• Exercise directions: From the line containing "Hamburg, Logo" down to the line containing "2026 am 28.11. im BAMBI GALORE" in the records below, reproduce every line exactly, ends included, and omit all others.

• Task input:

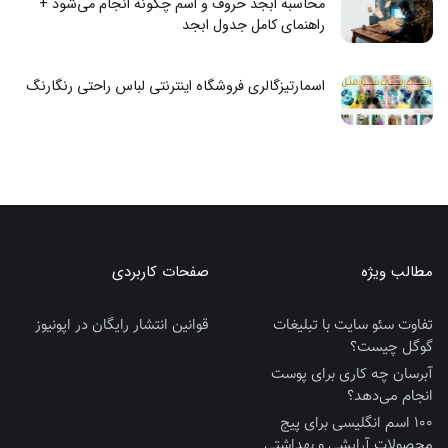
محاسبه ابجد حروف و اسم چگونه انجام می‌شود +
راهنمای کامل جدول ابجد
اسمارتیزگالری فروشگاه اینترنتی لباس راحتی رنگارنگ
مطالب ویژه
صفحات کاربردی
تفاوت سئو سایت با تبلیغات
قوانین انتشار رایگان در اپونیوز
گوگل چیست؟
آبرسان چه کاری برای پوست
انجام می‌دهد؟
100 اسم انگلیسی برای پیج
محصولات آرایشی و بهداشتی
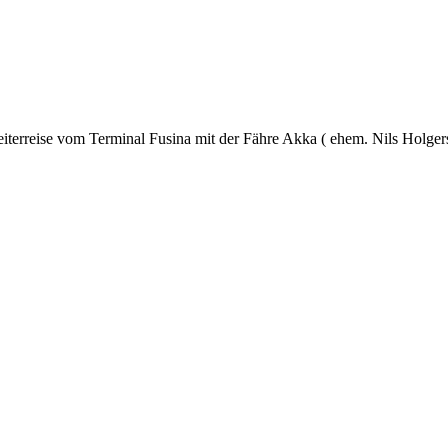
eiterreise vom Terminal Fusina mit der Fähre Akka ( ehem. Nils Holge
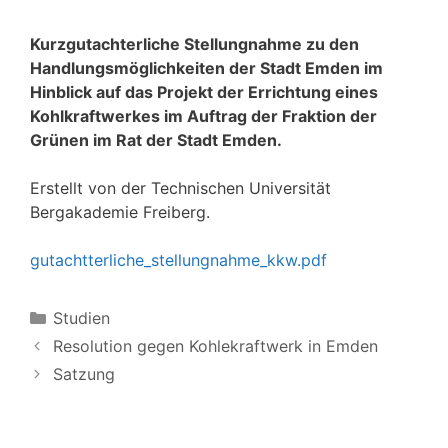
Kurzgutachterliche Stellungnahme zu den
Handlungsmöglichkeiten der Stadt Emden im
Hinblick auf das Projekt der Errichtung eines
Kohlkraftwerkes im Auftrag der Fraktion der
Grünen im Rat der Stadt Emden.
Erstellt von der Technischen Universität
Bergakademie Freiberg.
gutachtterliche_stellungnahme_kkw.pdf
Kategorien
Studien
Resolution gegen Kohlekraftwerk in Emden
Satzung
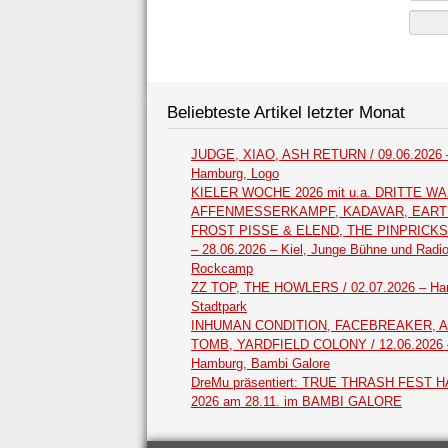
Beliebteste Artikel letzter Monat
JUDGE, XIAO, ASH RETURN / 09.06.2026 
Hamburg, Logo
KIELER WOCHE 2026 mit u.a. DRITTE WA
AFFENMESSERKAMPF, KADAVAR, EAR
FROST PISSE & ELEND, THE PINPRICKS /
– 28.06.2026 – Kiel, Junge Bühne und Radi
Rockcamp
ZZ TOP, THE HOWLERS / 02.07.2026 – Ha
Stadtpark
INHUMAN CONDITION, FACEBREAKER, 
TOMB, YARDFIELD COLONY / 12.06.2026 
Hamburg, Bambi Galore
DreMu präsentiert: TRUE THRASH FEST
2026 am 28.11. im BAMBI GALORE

...

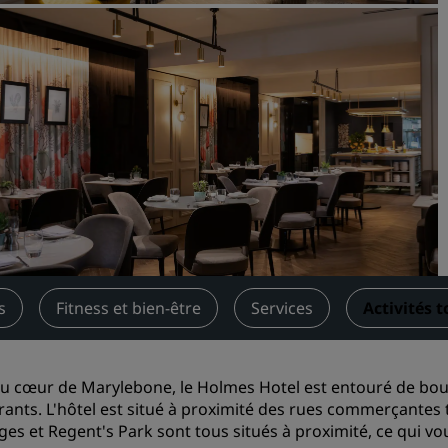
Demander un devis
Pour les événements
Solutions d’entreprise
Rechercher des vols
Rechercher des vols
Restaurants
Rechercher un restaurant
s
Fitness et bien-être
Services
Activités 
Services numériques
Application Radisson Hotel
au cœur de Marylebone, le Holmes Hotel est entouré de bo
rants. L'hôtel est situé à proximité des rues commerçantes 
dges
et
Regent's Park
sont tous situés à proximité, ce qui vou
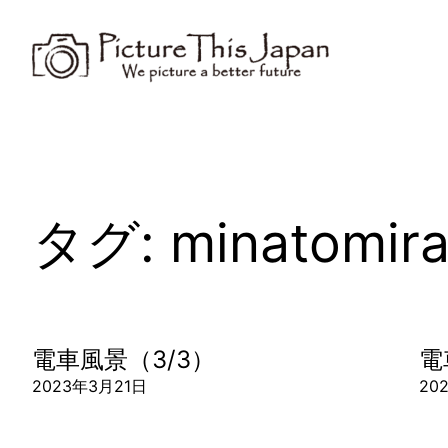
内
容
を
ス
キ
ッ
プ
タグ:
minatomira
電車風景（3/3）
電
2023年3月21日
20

...

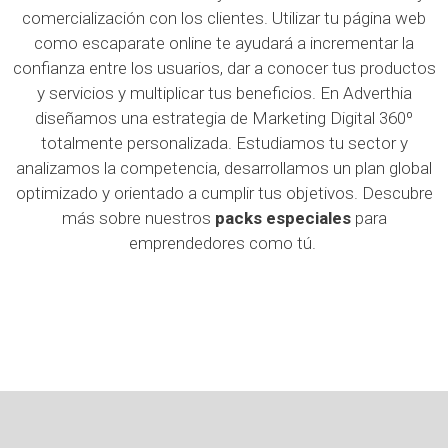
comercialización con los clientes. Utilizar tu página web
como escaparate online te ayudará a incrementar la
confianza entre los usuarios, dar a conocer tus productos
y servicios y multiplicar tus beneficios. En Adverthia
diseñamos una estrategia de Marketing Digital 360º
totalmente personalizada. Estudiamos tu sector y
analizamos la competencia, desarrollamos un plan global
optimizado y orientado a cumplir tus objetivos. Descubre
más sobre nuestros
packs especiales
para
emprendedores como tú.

• Output for this task:
Hamburg, Logo
KIELER WOCHE 2026 mit u.a. DRITTE WA
AFFENMESSERKAMPF, KADAVAR, EAR
FROST PISSE & ELEND, THE PINPRICKS /
– 28.06.2026 – Kiel, Junge Bühne und Radi
Rockcamp
ZZ TOP, THE HOWLERS / 02.07.2026 – Ha
Stadtpark
INHUMAN CONDITION, FACEBREAKER, 
TOMB, YARDFIELD COLONY / 12.06.2026 
Hamburg, Bambi Galore
DreMu präsentiert: TRUE THRASH FEST
2026 am 28.11. im BAMBI GALORE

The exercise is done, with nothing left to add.